Le nouvelle archevêque de Paris dit A Dieu à ses diocésains :
Je me rappelle ce jour précis où dans la salle à manger de mon appartement je suis tombé à genoux pour dire enfin : « que ta volonté soit faite » de toutes les fibres de mon être. Le combat fut long et difficile, mais je savais désormais que ma vie ne m’appartenait plus, qu’elle était à Dieu. Où m’emmènerait-il ? Je n’en avais pas la moindre idée. Était-ce au loin en mission, dans un monastère, religieux en communauté ou encore prêtre diocésain ? Je n’en savais rien. Je connaissais l’Église, bien sûr, mais presque rien de l’institution, c’est-à-dire de son fonctionnement.
Un prêtre rencontré lors d’une confession m’accompagna sur ce chemin improbable et je rentrais ensuite à la Maison Saint-Augustin en année propédeutique. Quand il m’arrivait d’imaginer mon avenir, je me voyais volontiers missionnaire itinérant. Drôle d’idée qui ne semblait pas correspondre aux vues de mes supérieurs. Quoique ? En effet, depuis mon entrée au séminaire j’ai déménagé 9 fois.

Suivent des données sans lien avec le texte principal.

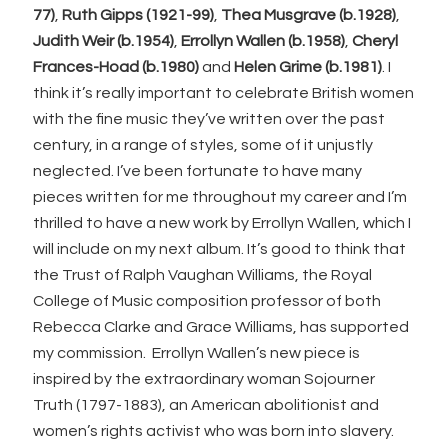
77)
,
Ruth Gipps (1921-99)
,
Thea Musgrave (b.1928)
,
Judith Weir (b.1954)
,
Errollyn Wallen (b.1958)
,
Cheryl
Frances-Hoad (b.1980)
and
Helen Grime (b.1981)
. I
think it’s really important to celebrate British women
with the fine music they’ve written over the past
century, in a range of styles, some of it unjustly
neglected. I’ve been fortunate to have many
pieces written for me throughout my career and I’m
thrilled to have a new work by Errollyn Wallen, which I
will include on my next album. It’s good to think that
the Trust of Ralph Vaughan Williams, the Royal
College of Music composition professor of both
Rebecca Clarke and Grace Williams, has supported
my commission. Errollyn Wallen’s new piece is
inspired by the extraordinary woman Sojourner
Truth (1797-1883), an American abolitionist and
women’s rights activist who was born into slavery.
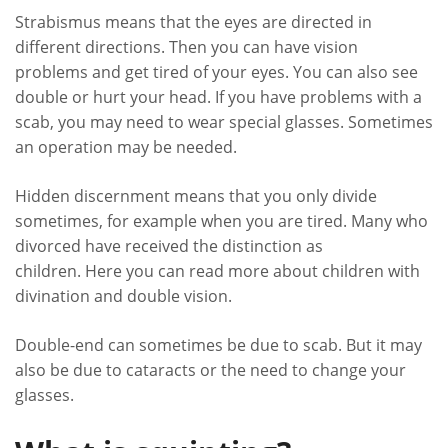
Strabismus means that the eyes are directed in
different directions. Then you can have vision
problems and get tired of your eyes. You can also see
double or hurt your head. If you have problems with a
scab, you may need to wear special glasses. Sometimes
an operation may be needed.
Hidden discernment means that you only divide
sometimes, for example when you are tired. Many who
divorced have received the distinction as
children. Here you can read more about children with
divination and double vision.
Double-end can sometimes be due to scab. But it may
also be due to cataracts or the need to change your
glasses.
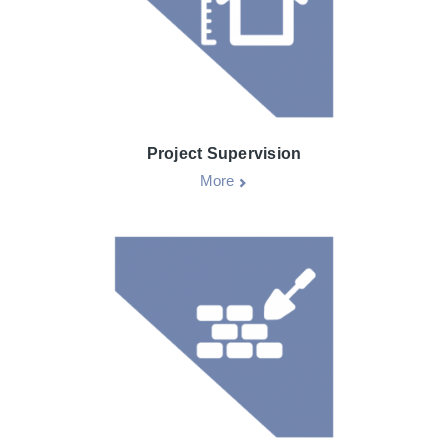
Project Supervision
More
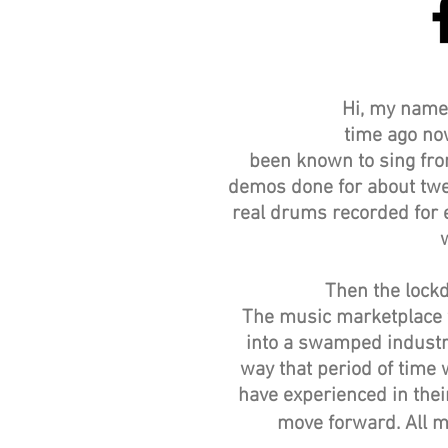
Hi, my name 
time ago now
been known to sing from
demos done for about twel
real drums recorded for ea
Then the lockd
The music marketplace we
into a swamped industr
way that period of time
have experienced in their
move forward. All m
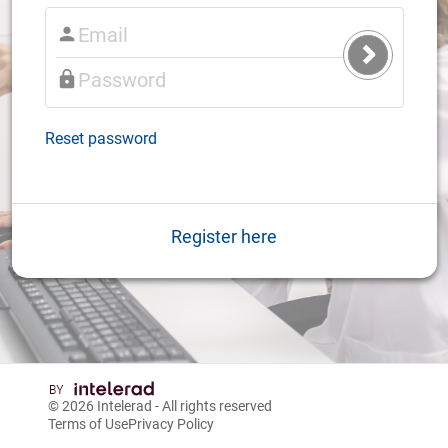
Submit
Login
Reset password
Register here
© 2026
Intelerad
- All rights reserved
Terms of Use
Privacy Policy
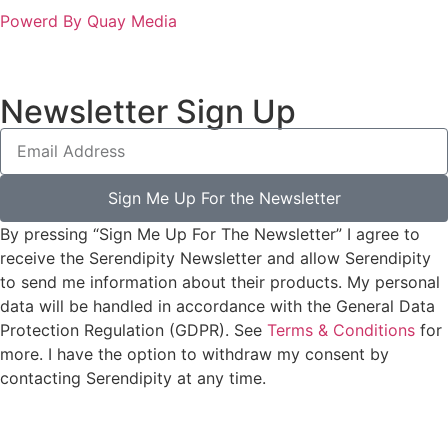
Powerd By Quay Media
Newsletter Sign Up
Sign Me Up For the Newsletter
By pressing “Sign Me Up For The Newsletter” I agree to
receive the Serendipity Newsletter and allow Serendipity
to send me information about their products. My personal
data will be handled in accordance with the General Data
Protection Regulation (GDPR). See
Terms & Conditions
for
more. I have the option to withdraw my consent by
contacting Serendipity at any time.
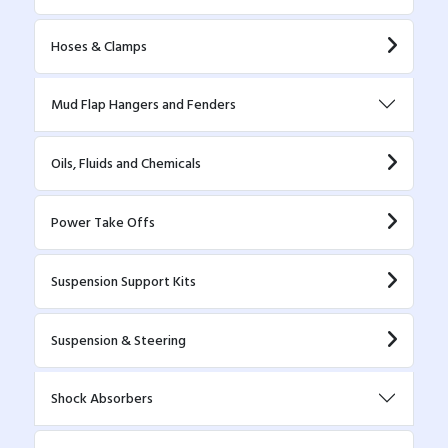
Hoses & Clamps
Mud Flap Hangers and Fenders
Oils, Fluids and Chemicals
Power Take Offs
Suspension Support Kits
Suspension & Steering
Shock Absorbers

Dès que j’embrasse avec délice la vie de sédentaire, je dois partir ailleurs. Je n’aurai choisi aucune des missions qui m’ont été confiées, et pour cause, ne connaissant que peu de choses aux responsabilités pastorales d’un prêtre.
Et voilà qu’une fois encore, l’Église me donne une nouvelle mission. Le pape me demande d’accepter la charge du diocèse de Paris. C’est toujours au moment où je pense commencer à prendre véritablement la mesure de ma tâche que je dois à nouveau me transporter ailleurs pour la dixième fois. Ma vie sacerdotale a été une longue suite d’adieux et d’« à Dieu » en ce sens où l’appel m’oblige à sortir de mes zones de confort pastoral. Si nous étions en entreprise, je dirais que ce mouvement perpétuel ne produit guère d’efficacité. Mais nous sommes en régime ecclésial et la fécondité divine, qui ne peut venir que de l’Esprit Saint, permet de garder l’humilité nécessaire pour suivre le Christ partout où il vous entraîne.
Il faut du temps pour apprendre à aimer les personnes qui vivent sur un diocèse. Car au-delà des sympathies ou des sentiments naturels, il convient de les aimer comme Jésus lui-même les aime sans jugement, sans a priori, et sans exception. Chaque jour je prie pour tous ceux qui me sont confiés, c’est-à-dire l’ensemble des habitants des Hauts-de-Seine, car l’amour du Seigneur ne s’arrête pas aux frontières de nos églises. Ma prière ne s’arrêtera pas, évidemment, avec mon départ et tous ces visages rencontrés, toutes ces personnes dont l’engagement faisait mon admiration, tous ces prêtres généreux et inventifs dont l’estime fraternelle est exemplaire, tous nos diacres (et leurs épouses, aussi, bien sûr !) tellement attachés à leur diocèse, resteront toujours dans mon cœur et dans l’offrande quotidienne de ma vie. J’étais très impressionné d’entendre les fidèles prier pour moi à chaque messe car cela me notifiait la mesure spirituelle et la gravité de ma charge. Je l’avoue, j’ai toujours un pincement au cœur en pensant à cette phrase de Jésus : « à qui on a confié beaucoup, on demandera beaucoup ». La tentation est grande de prendre les jambes à son cou et d’aller se cacher quelque part. Mais la foi et la confiance totale en Dieu qui jamais ne nous abandonne, me permet de continuer l’étrange chemin sur lequel il me conduit.
Chères sœurs, chers frères, chers amis, je compte vraiment sur votre prière et je vous confie au Seigneur qui vous aime et vous donnera un pasteur selon son cœur.